What about the Hope Diamant curse ?

They say the gemstone is cursed.

The Hope Diamond Curse one of the most well-known modern stories of an object supposedly bringing misfortune to nearly everyone it touches.





Is this diamond cursed? Its history is shrouded with tragedies and folklore.

The truth is, it is now difficult to separate the fact from the fiction surrounding this infamous diamond. All kinds of unrelated lore have been plastered onto the gemstone’s reputation over the years. Some researchers claim that a string of people possessing the diamond encountered various tragedies, while other historians claim the dire stories are just that: stories.

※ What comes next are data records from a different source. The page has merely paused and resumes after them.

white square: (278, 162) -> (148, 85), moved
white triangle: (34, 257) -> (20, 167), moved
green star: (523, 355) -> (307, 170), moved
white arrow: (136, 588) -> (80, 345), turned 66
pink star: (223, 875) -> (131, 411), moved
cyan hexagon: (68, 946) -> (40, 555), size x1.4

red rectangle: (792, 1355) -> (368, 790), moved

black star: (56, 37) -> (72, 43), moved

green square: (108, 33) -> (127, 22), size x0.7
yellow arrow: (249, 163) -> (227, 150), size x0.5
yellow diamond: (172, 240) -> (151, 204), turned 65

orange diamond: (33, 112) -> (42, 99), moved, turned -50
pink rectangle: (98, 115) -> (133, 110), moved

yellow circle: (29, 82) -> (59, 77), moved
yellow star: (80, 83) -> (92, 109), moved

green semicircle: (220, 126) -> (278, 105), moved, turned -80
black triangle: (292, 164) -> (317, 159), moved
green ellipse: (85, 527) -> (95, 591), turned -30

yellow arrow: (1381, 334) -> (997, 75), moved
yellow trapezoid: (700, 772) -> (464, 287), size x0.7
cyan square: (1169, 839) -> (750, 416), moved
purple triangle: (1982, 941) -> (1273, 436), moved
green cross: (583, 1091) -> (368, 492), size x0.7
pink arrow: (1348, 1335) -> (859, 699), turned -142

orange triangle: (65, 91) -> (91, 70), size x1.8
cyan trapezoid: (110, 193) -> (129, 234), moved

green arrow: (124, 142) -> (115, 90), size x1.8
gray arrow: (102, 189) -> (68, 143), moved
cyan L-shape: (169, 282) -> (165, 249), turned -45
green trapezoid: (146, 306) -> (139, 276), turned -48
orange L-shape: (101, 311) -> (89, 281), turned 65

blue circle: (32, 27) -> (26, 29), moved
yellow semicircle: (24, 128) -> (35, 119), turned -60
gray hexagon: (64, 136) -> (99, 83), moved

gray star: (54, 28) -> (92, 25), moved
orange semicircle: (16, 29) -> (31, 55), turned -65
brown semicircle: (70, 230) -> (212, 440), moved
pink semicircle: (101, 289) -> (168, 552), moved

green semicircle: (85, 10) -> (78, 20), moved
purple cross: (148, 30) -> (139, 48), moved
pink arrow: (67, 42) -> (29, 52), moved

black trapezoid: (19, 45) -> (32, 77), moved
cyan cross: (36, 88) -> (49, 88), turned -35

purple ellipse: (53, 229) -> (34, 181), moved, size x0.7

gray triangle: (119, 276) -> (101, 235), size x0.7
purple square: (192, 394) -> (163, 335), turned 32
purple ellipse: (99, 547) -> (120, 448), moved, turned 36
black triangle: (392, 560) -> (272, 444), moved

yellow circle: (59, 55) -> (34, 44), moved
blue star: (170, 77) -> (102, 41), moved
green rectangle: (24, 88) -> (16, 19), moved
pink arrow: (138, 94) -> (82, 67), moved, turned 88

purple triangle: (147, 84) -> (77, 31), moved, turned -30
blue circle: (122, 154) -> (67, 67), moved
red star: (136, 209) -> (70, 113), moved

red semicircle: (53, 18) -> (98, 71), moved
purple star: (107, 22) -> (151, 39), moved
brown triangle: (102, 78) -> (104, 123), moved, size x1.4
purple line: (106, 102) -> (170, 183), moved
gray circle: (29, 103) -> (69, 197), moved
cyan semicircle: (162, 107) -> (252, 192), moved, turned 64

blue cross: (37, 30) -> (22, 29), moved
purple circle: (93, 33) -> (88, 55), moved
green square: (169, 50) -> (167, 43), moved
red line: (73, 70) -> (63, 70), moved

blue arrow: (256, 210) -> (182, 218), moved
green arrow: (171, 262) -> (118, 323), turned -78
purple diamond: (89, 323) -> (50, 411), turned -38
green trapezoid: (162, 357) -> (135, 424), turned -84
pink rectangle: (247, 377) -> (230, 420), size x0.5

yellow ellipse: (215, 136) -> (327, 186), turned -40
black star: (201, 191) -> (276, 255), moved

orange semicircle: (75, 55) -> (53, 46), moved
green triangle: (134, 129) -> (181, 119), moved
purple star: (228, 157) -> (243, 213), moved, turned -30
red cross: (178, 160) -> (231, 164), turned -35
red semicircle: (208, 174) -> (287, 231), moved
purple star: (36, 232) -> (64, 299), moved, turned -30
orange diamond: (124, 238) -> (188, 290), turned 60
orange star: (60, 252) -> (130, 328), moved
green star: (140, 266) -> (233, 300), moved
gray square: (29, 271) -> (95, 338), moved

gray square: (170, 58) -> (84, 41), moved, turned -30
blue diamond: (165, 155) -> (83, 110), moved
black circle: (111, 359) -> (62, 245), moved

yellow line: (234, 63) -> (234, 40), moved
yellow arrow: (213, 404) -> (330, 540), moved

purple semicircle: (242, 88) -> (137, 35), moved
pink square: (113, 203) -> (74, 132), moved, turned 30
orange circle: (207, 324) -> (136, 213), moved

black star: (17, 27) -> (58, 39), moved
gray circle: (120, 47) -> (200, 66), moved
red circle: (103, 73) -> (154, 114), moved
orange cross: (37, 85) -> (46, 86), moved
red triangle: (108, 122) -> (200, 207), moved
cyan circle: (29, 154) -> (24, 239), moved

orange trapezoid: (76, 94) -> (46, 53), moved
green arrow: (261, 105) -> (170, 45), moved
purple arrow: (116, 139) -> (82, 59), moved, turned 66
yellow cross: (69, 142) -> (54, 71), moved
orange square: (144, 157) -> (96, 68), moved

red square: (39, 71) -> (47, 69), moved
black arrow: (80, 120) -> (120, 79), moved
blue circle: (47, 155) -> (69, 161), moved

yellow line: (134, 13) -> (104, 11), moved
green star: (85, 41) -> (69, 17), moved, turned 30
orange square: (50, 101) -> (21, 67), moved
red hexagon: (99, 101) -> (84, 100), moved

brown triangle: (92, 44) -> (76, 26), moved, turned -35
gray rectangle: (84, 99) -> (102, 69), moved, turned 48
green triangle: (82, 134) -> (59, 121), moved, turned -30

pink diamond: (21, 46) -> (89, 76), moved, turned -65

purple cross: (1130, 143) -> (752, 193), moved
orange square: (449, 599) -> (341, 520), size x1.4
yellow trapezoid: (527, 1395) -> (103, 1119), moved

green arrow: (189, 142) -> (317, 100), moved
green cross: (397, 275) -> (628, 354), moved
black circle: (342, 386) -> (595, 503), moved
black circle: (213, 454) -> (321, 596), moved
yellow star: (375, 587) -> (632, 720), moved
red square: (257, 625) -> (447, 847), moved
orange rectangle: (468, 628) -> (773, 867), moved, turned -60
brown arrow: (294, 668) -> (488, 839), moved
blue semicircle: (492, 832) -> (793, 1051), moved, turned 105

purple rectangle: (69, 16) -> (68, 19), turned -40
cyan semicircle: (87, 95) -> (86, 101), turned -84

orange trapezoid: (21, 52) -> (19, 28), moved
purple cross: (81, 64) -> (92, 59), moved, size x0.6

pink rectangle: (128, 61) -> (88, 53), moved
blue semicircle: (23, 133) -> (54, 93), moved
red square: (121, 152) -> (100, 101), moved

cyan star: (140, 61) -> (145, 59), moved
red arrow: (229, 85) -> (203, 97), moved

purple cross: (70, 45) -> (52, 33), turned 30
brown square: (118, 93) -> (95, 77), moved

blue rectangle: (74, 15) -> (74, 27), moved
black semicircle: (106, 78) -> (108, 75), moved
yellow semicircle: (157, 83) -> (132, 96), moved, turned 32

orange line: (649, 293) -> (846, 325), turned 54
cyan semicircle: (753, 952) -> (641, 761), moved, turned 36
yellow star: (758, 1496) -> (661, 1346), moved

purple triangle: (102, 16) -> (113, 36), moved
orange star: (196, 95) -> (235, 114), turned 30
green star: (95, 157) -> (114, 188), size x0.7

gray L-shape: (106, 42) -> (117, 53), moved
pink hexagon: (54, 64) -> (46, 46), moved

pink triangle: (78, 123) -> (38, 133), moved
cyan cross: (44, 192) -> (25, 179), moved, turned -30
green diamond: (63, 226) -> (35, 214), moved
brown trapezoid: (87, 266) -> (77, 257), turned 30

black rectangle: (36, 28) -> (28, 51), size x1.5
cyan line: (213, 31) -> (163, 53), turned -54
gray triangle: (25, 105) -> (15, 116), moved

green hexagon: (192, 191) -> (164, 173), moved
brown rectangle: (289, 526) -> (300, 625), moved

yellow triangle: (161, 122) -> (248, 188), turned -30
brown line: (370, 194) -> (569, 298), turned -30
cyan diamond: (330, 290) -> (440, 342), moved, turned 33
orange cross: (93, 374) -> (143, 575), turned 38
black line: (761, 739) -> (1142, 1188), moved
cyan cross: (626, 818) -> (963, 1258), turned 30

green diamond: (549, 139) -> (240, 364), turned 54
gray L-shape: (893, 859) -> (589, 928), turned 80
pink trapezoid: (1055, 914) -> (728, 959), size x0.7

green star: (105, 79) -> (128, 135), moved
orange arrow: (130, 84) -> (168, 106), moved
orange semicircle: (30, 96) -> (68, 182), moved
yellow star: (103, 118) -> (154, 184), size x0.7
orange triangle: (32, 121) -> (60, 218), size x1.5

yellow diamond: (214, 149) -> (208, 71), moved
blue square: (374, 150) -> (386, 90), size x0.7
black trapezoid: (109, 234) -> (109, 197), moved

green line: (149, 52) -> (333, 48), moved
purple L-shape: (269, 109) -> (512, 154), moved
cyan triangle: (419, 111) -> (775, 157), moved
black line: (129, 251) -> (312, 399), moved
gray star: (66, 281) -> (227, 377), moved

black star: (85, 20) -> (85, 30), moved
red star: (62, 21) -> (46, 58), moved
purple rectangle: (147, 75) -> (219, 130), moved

In all fairness, it should be noted that some of the diamond’s owners did not experience any bad luck while possessing the gem.

The start of the diamond’s history goes back to the 1660s, when a French merchant sold an astonishingly large diamond to King Louis XIV. Legend states that the merchant stole the gemstone from a sacred temple in India. The natives, after they discovered the theft, placed a curse on anyone who owned the gem.

Then came a long chronology of tragedies:




King Louis XIV gave the diamond to a mistress, but then he cruelly abandoned her.
The gem eventually passed into the hands of Louis XVI and his queen Marie Antoinette, both of whom were later beheaded.
It vanished for a while, only to show up in London, where it was bought by banker Henry Thomas Hope. Hope was one of the few who apparently escaped the curse, although he did lend his name to the gemstone.
A Russian prince obtained the diamond, lent it to a French actress, and soon after fatally shot her. The prince himself was stabbed to death by revolutionaries.
There then followed ownership, in quick succession, by a Greek jeweler who fell off a cliff; a sultan who went insane; and a man named Habib Bey, who drowned.
The diamond was then sold to the Maclean family. The curse hit this family hard: the patriarch’s mother died soon after he took possession of the gem, two servants died, the 10-year-old son was run over by a car, the daughter committed suicide, and the mother died a raging alcoholic.


In 1958, the gemstone passed into the Smithsonian Institution in Washington, DC, where it resides to this day. There have not been any recorded incidents of misfortune since entering the museum’s collection.

Like the alleged curse of King Tutankhamen, skeptics and believers will probably continue to argue about whether or not this gemstone harbors a curse that has plagued its owners since its original discovery.


“Hope Diamond”


----------



## Death Angel

Dalia said:


> Good evening Hoosfly, I try to feed the paranormal section without success.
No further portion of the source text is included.